6. Now, let’s add our demo blog article. Click “Content” at the top of the page and then “Add Content.” This time, we will select the “Article” option instead.
7. You will see the same basic editing screen, but this time with a few additions. Once again, we have added some dummy content. You can also add some keyword tags, which will help search engines to find your articles.
There is also the ability to add an image to your article, as shown below:
In the screenshot below, you will see our demo article. We’ve added text and tags, and uploaded an image of a ladybird.
On this occasion, we didn’t select the “provide a menu link” option, as by default Drupal displays articles in descending order on the home page. This doesn’t, of course, mean that you can’t do so if you wish.
We’ve now created all the demo content we set out to. Hopefully by now it’s become clear to you how to move on from here and create as much content as you need to populate your site.
Suggested Next Steps
As we stated earlier in this tutorial, there is a significant learning curve to Drupal, especially if you want to do anything much more advanced than we’ve shown so far.
For example, you may have noticed that when we added the “About” page, there was no option to add a picture to the page (as there was with the article we created). Some things like this are surprisingly complex in Drupal, so you will need to do some additional reading to learn more.
Thankfully, the Drupal documentation is thorough and detailed, so we would recommend you refer to it on an ongoing basis to build your competence with the platform. As an example, the procedure for adding the ability to place images on a “basic page” is found here.
Here is a suggested list of things to do next, in order to take your Drupal site to the next level:
1. Experiment with changing themes: You will find a link to Drupal’s theme library within the “Appearance” section of the admin interface.

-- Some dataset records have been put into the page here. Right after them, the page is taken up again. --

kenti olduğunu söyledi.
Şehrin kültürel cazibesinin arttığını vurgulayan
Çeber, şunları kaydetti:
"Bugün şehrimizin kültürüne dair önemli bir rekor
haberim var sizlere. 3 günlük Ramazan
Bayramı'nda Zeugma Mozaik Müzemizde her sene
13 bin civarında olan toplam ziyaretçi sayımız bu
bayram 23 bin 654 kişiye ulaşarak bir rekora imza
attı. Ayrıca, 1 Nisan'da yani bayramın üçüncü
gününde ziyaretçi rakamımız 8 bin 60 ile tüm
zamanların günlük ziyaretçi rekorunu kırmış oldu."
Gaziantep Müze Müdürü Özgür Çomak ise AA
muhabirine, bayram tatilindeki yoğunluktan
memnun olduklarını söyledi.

2. Explore Drupal “Modules:” Drupal modules allow you to add all kinds of advanced functionality to your Drupal site. A good place to begin is the Drupal Module Library.
3. Tweak your menus: Once you’ve added a range of pages to your Drupal site, you will probably want to change the order of the items on your navigation menus, perhaps moving some content to subpages. From the admin interface, you will find the relevant settings under STRUCTURE – MENUS.

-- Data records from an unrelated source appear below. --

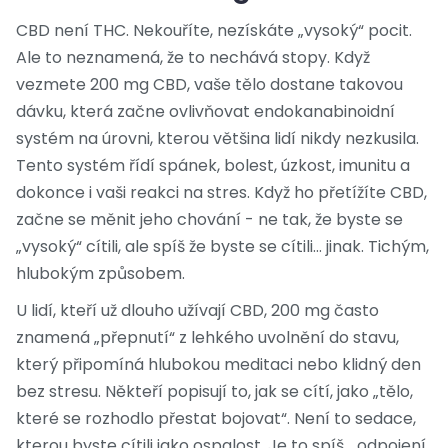
CBD není THC. Nekouříte, nezískáte „vysoký“ pocit.
Ale to neznamená, že to nechává stopy. Když
vezmete 200 mg CBD, vaše tělo dostane takovou
dávku, která začne ovlivňovat endokanabinoidní
systém na úrovni, kterou většina lidí nikdy nezkusila.
Tento systém řídí spánek, bolest, úzkost, imunitu a
dokonce i vaši reakci na stres. Když ho přetížíte CBD,
začne se měnit jeho chování - ne tak, že byste se
„vysoký“ cítili, ale spíš že byste se cítili… jinak. Tichým,
hlubokým způsobem.
U lidí, kteří už dlouho užívají CBD, 200 mg často
znamená „přepnutí“ z lehkého uvolnění do stavu,
který připomíná hlubokou meditaci nebo klidný den
bez stresu. Někteří popisují to, jak se cítí, jako „tělo,
které se rozhodlo přestat bojovat“. Není to sedace,
kterou byste cítili jako ospalost. Je to spíš… odpojení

4. Use the built-in help: You needn’t turn to the Drupal site for advice all the time. There is also quite good documentation on basic functionality available via the “Help” option on the dashboard.
A Final Word
We’d never try to claim that Drupal is the easiest content management system to get started with. However, there is great power behind the complexity. By making full use of the online support and documentation and tackling each change to your website a small step at a time, you should soon find you can competently find your way around, and at the same time come to appreciate the level of customisation that is possible via this powerful platform.